▸ Work order:
Return the following from the records below: each line, word for word, starting with the line that contains "в Костюмах 11,5" and going on through the line that contains "10,37 грн. за 1 шт.", with nothing outside that range.

# # # # #

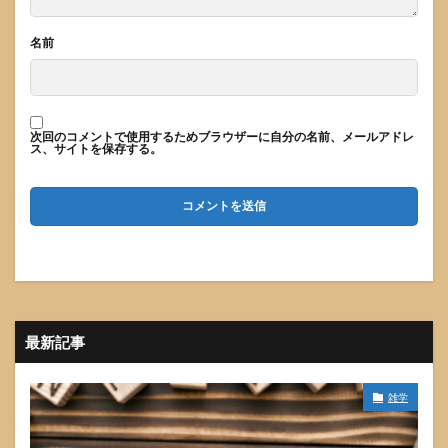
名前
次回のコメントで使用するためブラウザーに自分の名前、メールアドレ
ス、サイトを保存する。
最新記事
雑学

# # # # #

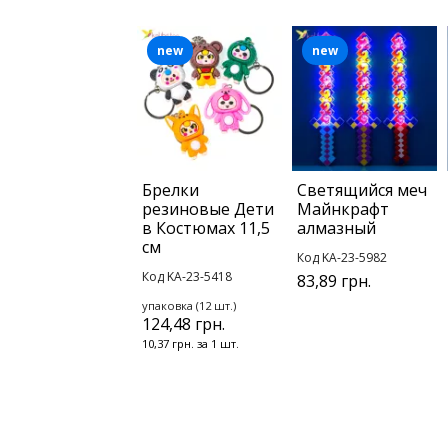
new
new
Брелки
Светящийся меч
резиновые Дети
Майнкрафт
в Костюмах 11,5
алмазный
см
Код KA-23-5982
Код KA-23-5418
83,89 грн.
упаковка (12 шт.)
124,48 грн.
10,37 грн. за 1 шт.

# # # # #

▸ The answer:
в Костюмах 11,5
алмазный
см
Код KA-23-5982
Код KA-23-5418
83,89 грн.
упаковка (12 шт.)
124,48 грн.
10,37 грн. за 1 шт.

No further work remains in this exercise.